Die Ursache der Explosion von gestern Abend ist noch immer unklar. Fest scheint nur zu stehen, dass ihr viele Menschen zum Opfer fielen. Sie wollten mit Autos flüchten vor der aserbaidschanischen Armee, die sie in der vergangenen Woche angegriffen und nach kurzen, aber heftigen Kämpfen besiegt hatte. Nach örtlichen Berichten standen sie zum Zeitpunkt des Unglücks zu Hunderten an der Tankstelle an, um Benzin für die Flucht zu erhalten.
Berg-Karabach liegt zwar auf aserbaidschanischem Staatsgebiet, wird aber mehrheitlich von ethnischen Armeniern bewohnt und ist zwischen den beiden verfeindeten Ex-Sowjetrepubliken schon seit Jahrzehnten umkämpft. Am vergangenen Dienstag startete das autoritär geführte Aserbaidschan eine Militäroperation zur Eroberung Berg-Karabachs. Nur einen Tag später ergaben sich die unterlegenen Karabach-Armenier.
Furcht vor Vertreibung
Während der kurzen Kämpfe kamen armenischen Angaben zufolge mehr als 200 Menschen ums Leben, mehr als 400 weitere wurden demnach verletzt. Die Zehntausenden armenischen Zivilisten in der Region fürchten nun, vertrieben oder von den neuen aserbaidschanischen Machthabern unterdrückt zu werden.
Zusätzlich angespannt ist die humanitäre Lage, weil Aserbaidschan schon Monate vor den Angriffen mit einer Blockade der einzigen armenischen Zufahrtsstraße nach Berg-Karabach begann. Deshalb sind unter anderem Lebensmittel knapp und - was aktuell besonders fatal ist - Medikamente.
Seit Sonntag dürfen flüchtende Zivilisten über diesen so genannten Latschin-Korridor ausreisen, und sie haben sich zu Tausenden auf den Weg gemacht. Auf Fotos war zu sehen, wie sich auf der kurvenreichen Straße riesige Staus bildeten; es ging nur schleppend voran. Autos wurden mit dem wichtigsten Hab und Gut vollgepackt, teils der Hausrat auf das Fahrzeugdach geschnallt. Auf armenischem Staatsgebiet angekommen wurden die Menschen von Hilfsorganisationen in Empfang genommen. Viele wirkten völlig erschöpft, manche weinten.

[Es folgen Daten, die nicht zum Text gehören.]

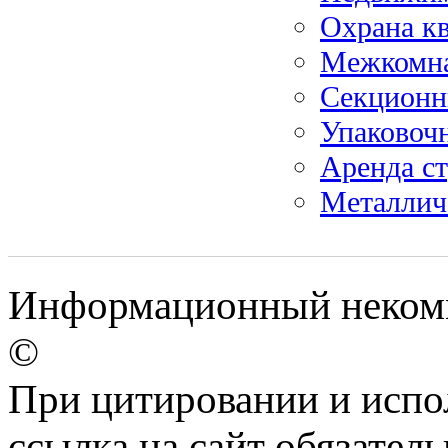
Охрана к
Межкомна
Секционн
Упаковоч
Аренда с
Металлич
Информационный некомме
©
При цитировании и испо
ссылка на сайт обязатель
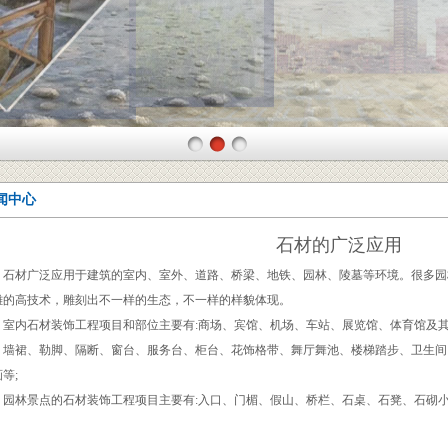
闻中心
石材的广泛应用
石材广泛应用于建筑的室内、室外、道路、桥梁、地铁、园林、陵墓等环境。很多园
雕的高技术，雕刻出不一样的生态，不一样的样貌体现。
室内石材装饰工程项目和部位主要有:商场、宾馆、机场、车站、展览馆、体育馆及
、墙裙、勒脚、隔断、窗台、服务台、柜台、花饰格带、舞厅舞池、楼梯踏步、卫生间
等;
园林景点的石材装饰工程项目主要有:入口、门楣、假山、桥栏、石桌、石凳、石砌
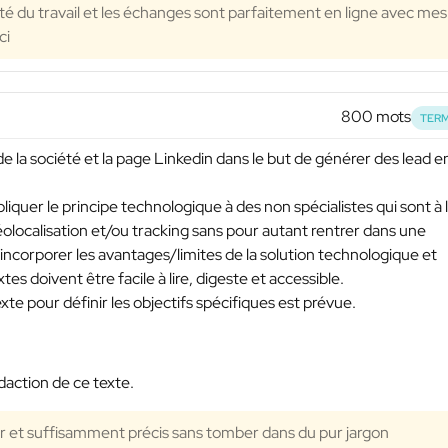
lité du travail et les échanges sont parfaitement en ligne avec mes
ci
800 mots
TERM
de la société et la page Linkedin dans le but de générer des lead e
liquer le principe technologique à des non spécialistes qui sont à 
olocalisation et/ou tracking sans pour autant rentrer dans une
incorporer les avantages/limites de la solution technologique et
es doivent être facile à lire, digeste et accessible.
te pour définir les objectifs spécifiques est prévue.
action de ce texte.
lair et suffisamment précis sans tomber dans du pur jargon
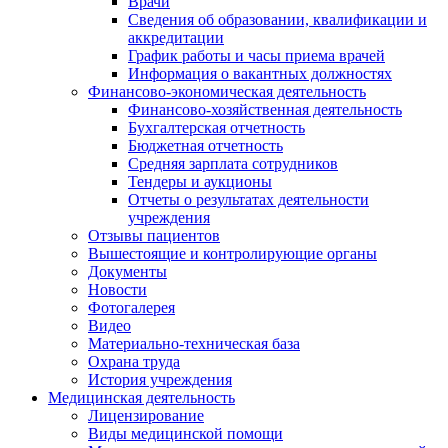
Врачи
Сведения об образовании, квалификации и
аккредитации
График работы и часы приема врачей
Информация о вакантных должностях
Финансово-экономическая деятельность
Финансово-хозяйственная деятельность
Бухгалтерская отчетность
Бюджетная отчетность
Средняя зарплата сотрудников
Тендеры и аукционы
Отчеты о результатах деятельности
учреждения
Отзывы пациентов
Вышестоящие и контролирующие органы
Документы
Новости
Фотогалерея
Видео
Материально-техническая база
Охрана труда
История учреждения
Медицинская деятельность
Лицензирование
Виды медицинской помощи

Rotes Kreuz: Krankenhäuser überlastet
Die Regierung in Armeniens Hauptstadt Eriwan sprach zuletzt von rund 28.000 Geflüchteten. Unterdessen hielten in Eriwan auch die Proteste gegen die politische Führung an, die sich nach Ansicht der Demonstranten zu wenig für die Karabach-Armenier eingesetzt hat.

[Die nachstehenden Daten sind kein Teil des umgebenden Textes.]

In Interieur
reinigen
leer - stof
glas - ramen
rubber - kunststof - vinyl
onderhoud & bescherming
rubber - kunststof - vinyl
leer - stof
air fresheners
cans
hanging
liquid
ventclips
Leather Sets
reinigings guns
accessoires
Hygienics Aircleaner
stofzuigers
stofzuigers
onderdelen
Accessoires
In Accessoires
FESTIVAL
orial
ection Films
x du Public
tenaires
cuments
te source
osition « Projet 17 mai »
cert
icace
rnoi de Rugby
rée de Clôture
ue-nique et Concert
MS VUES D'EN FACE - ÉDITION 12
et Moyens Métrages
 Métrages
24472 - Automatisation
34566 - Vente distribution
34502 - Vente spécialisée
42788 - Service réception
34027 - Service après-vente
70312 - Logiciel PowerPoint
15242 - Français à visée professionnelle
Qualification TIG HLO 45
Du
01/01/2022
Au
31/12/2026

Mit Blick auf die Opfer der Tankstellen-Explosion mahnte unterdessen auch das Internationale Komitee vom Roten Kreuz (IKRK) schnelle Hilfe an. »Die Krankenhäuser in der Region waren bereits vor dem Zustrom von Patienten durch die Explosion überlastet«, heißt es in einer Mitteilung.
»Das ist eine absolute Tragödie für Hunderte von Menschen, die jetzt unter schrecklichen, schmerzhaften Verbrennungen leiden«, sagte Ariane Bauer, IKRK-Regionaldirektorin für Europa und Zentralasien. Teams des Roten Kreuzes lieferten medizinische Hilfsgüter und halfen bei der Evakuierung von Verletzten per Krankenwagen, wie es hieß.
Offiziell bot auch Aserbaidschan seine Hilfe an. Baku sei zur Aufnahme von Opfern der Explosion aus Karabach bereit, teilte der aserbaidschanische Präsidentenberater Hikmet Hajiyev mit. Ob die Armenier nach den Schikanen der vergangenen Monate nun aber ihre verletzten Landsleute ausgerechnet in die Obhut des verfeindeten Nachbarlandes geben wollen, ist äußerst fraglich.